The Bureau of Health Information's Healthcare in Focus report showed the health system was already at or near-record levels of activity in 2019.

"Despite significant fluctuations in activity during the pandemic, it has continued to get busier," bureau chief executive Dianne Watson said.

A long-term upward demand for ambulance services accelerated during the pandemic, taking callouts to record levels in the last quarter of 2022 (157 responses an hour) and increasing waiting times.

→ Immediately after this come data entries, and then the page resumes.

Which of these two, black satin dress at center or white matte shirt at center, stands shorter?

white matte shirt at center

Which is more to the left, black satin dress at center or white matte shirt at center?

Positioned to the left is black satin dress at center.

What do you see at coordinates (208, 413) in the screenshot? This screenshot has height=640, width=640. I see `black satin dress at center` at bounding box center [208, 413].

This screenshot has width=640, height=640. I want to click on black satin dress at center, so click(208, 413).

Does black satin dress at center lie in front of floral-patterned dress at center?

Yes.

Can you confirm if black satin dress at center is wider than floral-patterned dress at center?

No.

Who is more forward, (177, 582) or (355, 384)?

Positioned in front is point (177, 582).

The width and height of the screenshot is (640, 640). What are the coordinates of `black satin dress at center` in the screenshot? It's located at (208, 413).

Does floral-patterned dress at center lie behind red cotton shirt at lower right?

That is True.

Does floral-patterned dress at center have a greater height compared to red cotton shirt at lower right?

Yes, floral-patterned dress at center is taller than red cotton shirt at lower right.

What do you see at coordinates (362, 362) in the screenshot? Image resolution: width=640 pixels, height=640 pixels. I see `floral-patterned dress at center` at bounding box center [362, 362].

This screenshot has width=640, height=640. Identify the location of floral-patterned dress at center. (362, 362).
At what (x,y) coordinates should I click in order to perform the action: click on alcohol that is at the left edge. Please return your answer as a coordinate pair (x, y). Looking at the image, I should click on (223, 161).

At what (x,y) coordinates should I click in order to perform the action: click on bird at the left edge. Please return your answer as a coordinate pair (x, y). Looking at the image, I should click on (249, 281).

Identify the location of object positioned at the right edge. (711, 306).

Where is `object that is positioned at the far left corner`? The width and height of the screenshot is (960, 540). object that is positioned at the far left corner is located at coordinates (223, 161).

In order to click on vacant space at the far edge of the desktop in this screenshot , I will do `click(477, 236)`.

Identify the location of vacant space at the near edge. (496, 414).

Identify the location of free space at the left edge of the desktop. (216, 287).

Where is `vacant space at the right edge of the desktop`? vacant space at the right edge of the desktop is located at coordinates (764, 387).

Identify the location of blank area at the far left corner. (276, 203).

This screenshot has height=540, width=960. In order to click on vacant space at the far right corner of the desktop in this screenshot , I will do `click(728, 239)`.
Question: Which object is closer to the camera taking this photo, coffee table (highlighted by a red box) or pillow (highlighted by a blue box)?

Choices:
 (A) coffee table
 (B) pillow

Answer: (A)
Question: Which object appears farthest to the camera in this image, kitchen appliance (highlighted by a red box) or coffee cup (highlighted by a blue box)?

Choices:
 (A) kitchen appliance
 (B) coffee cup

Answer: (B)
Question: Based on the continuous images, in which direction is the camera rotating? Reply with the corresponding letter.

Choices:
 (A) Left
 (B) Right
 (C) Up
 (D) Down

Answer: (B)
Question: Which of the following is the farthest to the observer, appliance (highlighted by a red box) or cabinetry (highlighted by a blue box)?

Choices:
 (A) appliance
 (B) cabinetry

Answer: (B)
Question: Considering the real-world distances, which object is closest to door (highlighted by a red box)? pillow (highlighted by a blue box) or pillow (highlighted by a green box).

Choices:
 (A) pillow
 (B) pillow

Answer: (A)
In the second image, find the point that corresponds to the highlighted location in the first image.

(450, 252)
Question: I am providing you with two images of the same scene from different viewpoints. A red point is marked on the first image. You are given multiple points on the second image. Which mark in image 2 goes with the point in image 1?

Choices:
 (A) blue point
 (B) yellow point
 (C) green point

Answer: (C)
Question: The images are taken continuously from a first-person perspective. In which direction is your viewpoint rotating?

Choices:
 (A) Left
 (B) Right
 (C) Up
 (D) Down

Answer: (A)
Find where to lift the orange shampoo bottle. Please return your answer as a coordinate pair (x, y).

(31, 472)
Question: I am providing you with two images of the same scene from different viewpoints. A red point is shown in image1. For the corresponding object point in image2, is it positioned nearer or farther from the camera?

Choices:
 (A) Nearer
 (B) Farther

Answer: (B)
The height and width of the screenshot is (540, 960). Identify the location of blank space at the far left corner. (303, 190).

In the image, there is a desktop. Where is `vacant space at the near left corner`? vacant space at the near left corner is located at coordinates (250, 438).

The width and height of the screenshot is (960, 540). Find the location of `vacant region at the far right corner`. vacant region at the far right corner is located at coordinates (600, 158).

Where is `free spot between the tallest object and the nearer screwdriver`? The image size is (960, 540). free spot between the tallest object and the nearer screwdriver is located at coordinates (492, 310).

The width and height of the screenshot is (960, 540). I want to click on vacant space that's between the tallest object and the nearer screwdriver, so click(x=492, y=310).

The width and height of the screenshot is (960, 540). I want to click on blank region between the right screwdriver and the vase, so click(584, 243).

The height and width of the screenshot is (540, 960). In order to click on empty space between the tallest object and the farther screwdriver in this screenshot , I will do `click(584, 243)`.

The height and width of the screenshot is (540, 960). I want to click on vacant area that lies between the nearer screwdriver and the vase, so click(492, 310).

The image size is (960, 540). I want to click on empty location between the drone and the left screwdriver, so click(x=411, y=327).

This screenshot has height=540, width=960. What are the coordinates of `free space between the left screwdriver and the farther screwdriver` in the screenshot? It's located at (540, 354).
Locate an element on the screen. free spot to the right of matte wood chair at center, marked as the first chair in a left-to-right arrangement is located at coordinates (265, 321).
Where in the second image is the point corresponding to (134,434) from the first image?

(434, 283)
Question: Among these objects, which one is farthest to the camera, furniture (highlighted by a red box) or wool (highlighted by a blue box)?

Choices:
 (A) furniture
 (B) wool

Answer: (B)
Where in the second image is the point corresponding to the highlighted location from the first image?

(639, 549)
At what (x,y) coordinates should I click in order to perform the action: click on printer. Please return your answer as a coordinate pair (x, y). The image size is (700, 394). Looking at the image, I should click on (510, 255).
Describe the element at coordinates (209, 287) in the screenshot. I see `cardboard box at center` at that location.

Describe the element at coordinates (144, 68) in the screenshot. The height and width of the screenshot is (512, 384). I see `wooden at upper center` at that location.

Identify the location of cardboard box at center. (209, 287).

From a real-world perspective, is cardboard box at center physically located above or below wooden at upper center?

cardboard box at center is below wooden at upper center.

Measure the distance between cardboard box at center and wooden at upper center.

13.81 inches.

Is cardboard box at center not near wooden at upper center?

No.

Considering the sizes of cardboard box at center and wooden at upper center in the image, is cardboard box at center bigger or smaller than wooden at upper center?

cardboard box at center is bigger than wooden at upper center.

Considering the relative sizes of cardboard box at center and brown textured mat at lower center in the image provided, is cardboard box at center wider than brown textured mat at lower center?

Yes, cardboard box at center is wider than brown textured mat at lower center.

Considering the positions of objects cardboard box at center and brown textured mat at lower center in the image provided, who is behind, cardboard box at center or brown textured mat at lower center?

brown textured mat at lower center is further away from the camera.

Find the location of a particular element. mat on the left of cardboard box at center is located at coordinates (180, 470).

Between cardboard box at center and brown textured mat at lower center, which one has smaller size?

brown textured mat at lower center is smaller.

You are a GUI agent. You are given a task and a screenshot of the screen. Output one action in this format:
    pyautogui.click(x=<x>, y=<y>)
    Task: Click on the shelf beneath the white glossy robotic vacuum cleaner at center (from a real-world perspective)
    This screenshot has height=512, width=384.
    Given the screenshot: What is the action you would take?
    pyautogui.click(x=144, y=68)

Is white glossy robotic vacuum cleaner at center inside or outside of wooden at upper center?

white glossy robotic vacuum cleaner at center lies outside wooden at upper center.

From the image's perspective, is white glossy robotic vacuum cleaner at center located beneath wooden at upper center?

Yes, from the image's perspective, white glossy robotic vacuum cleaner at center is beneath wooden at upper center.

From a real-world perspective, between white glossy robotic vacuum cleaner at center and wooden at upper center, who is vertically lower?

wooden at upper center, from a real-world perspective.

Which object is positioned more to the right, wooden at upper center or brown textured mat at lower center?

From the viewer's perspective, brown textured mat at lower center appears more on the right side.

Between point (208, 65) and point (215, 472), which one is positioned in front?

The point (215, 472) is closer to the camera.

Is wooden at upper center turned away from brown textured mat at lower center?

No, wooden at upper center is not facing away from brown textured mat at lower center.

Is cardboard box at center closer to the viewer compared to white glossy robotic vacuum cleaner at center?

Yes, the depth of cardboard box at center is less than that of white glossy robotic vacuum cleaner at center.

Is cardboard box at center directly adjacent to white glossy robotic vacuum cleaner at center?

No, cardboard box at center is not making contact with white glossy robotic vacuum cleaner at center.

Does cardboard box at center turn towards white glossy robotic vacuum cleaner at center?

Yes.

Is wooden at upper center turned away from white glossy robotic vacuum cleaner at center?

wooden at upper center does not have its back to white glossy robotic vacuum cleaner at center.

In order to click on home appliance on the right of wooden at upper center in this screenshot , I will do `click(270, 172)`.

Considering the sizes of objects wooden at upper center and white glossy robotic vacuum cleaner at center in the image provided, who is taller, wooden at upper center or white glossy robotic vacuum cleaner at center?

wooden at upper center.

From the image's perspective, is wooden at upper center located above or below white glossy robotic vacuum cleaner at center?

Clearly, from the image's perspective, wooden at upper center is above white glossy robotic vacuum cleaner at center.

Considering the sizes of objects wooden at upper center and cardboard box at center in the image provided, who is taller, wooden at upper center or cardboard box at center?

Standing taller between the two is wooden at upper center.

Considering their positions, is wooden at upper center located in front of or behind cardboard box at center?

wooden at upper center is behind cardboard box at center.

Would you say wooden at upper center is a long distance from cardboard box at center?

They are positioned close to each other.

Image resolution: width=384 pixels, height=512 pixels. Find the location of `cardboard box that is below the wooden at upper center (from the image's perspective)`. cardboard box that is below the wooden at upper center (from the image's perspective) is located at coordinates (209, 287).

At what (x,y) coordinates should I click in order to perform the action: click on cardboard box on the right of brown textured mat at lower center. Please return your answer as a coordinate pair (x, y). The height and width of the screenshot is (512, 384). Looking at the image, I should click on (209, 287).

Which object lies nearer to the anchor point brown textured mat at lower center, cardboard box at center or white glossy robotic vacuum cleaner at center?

The average length of stay for acute care increased sharply during the Delta wave (June - October 2021) and remained longer throughout 2022.

The average acute admitted patient now spends 4.9 days in a NSW hospital, up from 4.4 in 2019.

Yet, the new highs didn't sully the average patient's experience.

Ratings of care provided by paramedics remained particularly high while the percentage of admitted patients who rated their care in a NSW hospital as "very good" was broadly similar to that throughout 2019.

In the days after the March state election, Health Minister Ryan Park ordered NSW Health to get a panel of clinicians to audit and implement improvements to surgery across the state by July.

Recommendations would be made on efficiency programs, better collaboration with the private sector and suggestions about how to reduce the waiting list, now hovering around 100,000 people.

The task force was one of Labor's final election promises.

Mr Park also called for a terminology change, ditching elective surgery for planned surgery.

"(Elective) sounds like people had a choice - this is surgery people are living in pain waiting for," he said in March.